There are several job analysis methods, including observations, interviews, technical conferences, and functional job analysis. However, the most appropriate for Good Food would be the interview method. This method involves a direct discussion between the job occupant and human resource (Semmer, and Zapf, 2017). In some cases, the discussion can proceed to experts. The main objective of the interview method is understanding what specific skills a job needs, what employees do, what is the most appropriate environment, and others. These are issues that can be provided by job occupants and noted down. This method can benefit the company in several ways. First, it will understand employees better and what they do. Firms can adjust their strategy, including compensation based on the outcomes of job analysis. It also makes employees feel they are valued at the company. It is one way of providing feedback and expecting, or asking the firm to act based on the results of job analysis.

Job Description and Person Specification

A job description is a document that illustrates the general duties and responsibilities as a job has, and what is required to execute them (Plint, and Patterson, 2010). This is the document that provides information to job applicants, who can then decide to apply or not based on whether they can execute the duties. It is an important document since it provides potential employees with what they are expected to do at the workplace. Closely related to the job description is the person specification, which is the description of the person who can perform the tasks. This means while job description offers details about the job, person specification specifies the kind of person the company is looking for. For instance, stating that a job requires someone who will lead others in the successful delivery of company goals falls under job description, while stating that the person who should apply must have a degree in human resources and a five years’ experience qualifies as a person specification.

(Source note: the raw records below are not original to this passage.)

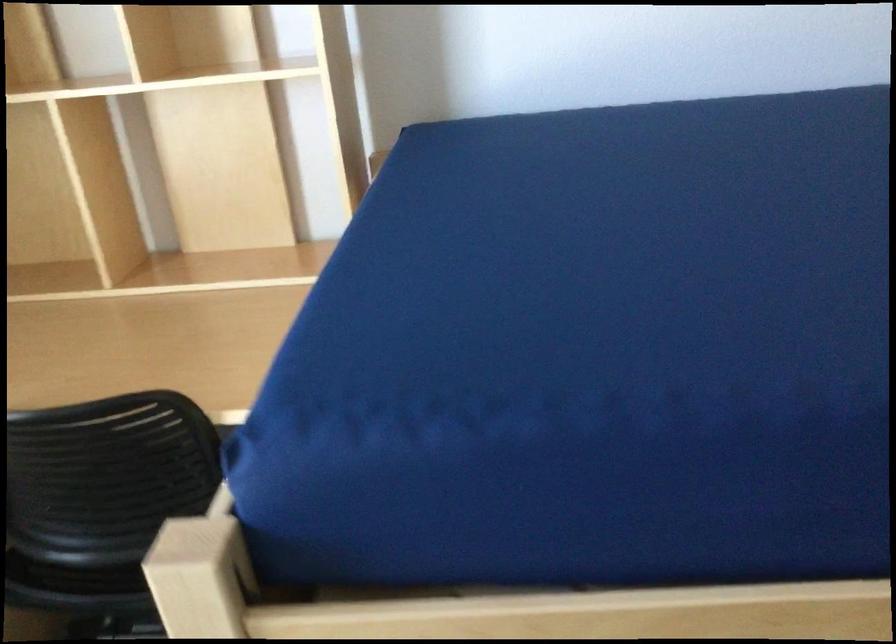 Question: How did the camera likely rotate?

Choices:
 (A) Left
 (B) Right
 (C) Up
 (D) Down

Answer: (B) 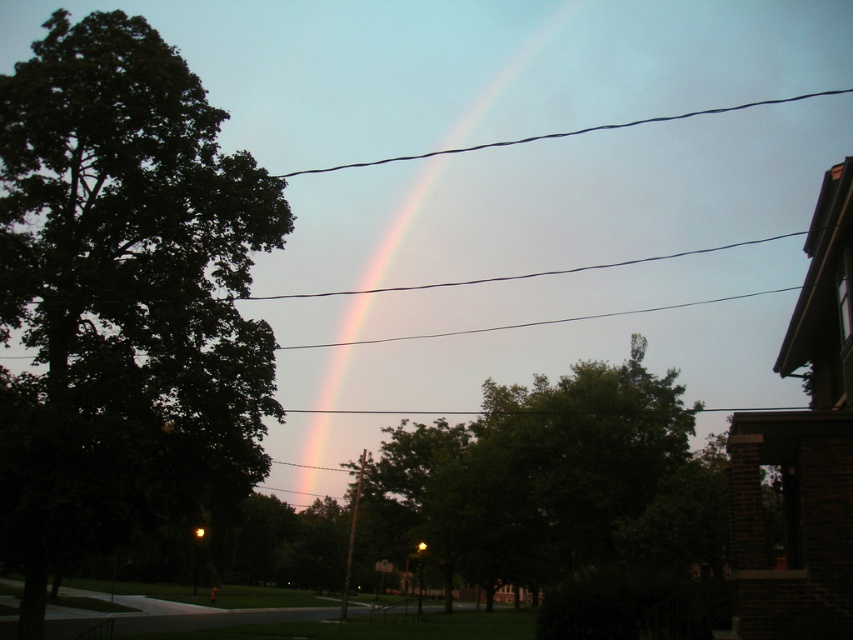 Looking at this image, you are an artist trying to paint the scene. You want to ensure the green leafy tree at left and the rainbow at center are positioned correctly in terms of depth. Based on the scene, which object should appear in front of the other?

The green leafy tree at left is closer to the viewer than the rainbow at center, so it should be painted in front of the rainbow at center to maintain proper depth perception.

You are an artist trying to sketch this scene. You notice the green leafy tree at left and the black wire at upper center. Which object should you draw first if you want to follow the rule of drawing smaller objects before larger ones?

The green leafy tree at left should be drawn first because it is smaller than the black wire at upper center. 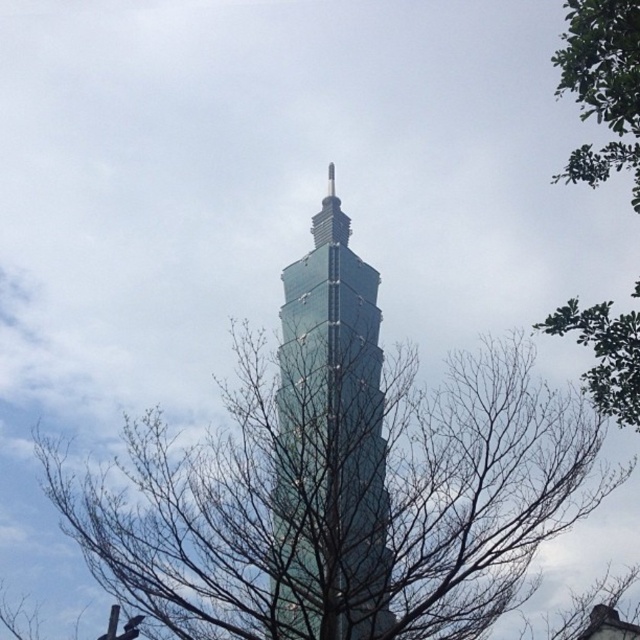 Does bare branches at center have a larger size compared to green leafy tree at upper right?

Yes.

Which is more to the left, bare branches at center or green leafy tree at upper right?

From the viewer's perspective, bare branches at center appears more on the left side.

Does point (275, 529) come farther from viewer compared to point (630, 355)?

Yes, it is.

Locate an element on the screen. bare branches at center is located at coordinates (337, 502).

Can you confirm if bare branches at center is thinner than green glass tower at center?

No, bare branches at center is not thinner than green glass tower at center.

Who is more distant from viewer, [195,515] or [316,620]?

Point [195,515]

Find the location of a particular element. The width and height of the screenshot is (640, 640). bare branches at center is located at coordinates (337, 502).

Is green glass tower at center smaller than green leafy tree at upper right?

Correct, green glass tower at center occupies less space than green leafy tree at upper right.

The height and width of the screenshot is (640, 640). Describe the element at coordinates (332, 435) in the screenshot. I see `green glass tower at center` at that location.

Find the location of a particular element. This screenshot has width=640, height=640. green glass tower at center is located at coordinates (332, 435). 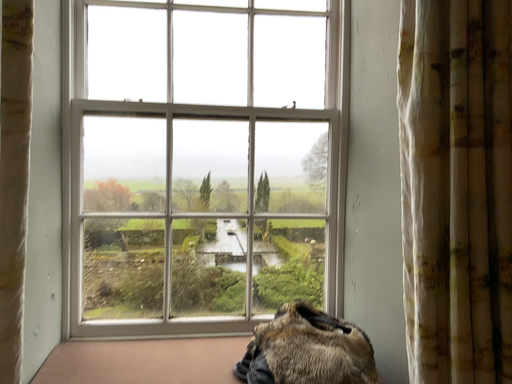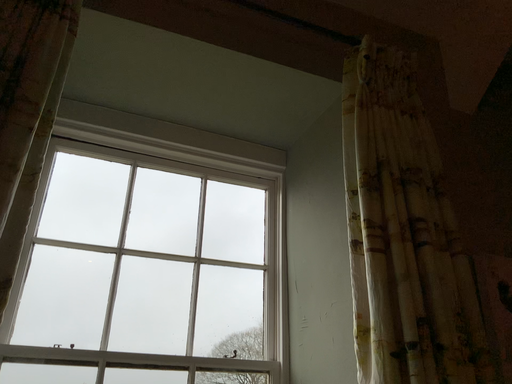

There are frameworks that are utilized in developing either of the above documents. In a job description, the job title must be there (Plint, and Patterson, 2010). In the case of Good Food, it can be a supervisor, sales agent, or website developer. It is important to have a specific title for every job. The next thing will be the job summary. It is important for the designer to create something which grabs the attention of the reader before proceeding to highlight the duties and responsibilities. That ends the job description, and the next two parts illustrate the person specification, which including listing the qualifications and skills (Plint, and Patterson, 2010). Qualifications include things like having certain academic credentials, specified experience while skills can range from good leadership skills, communication, management, and technical skills like the use of Microsoft Office packages. This framework is used to create advertisements. Done well, it provides most of the necessary details for anyone to know the job and the person required for the same. The major drawback is that this method eliminates some individuals who would otherwise execute the specific duties and responsibilities, yet having no person specification description.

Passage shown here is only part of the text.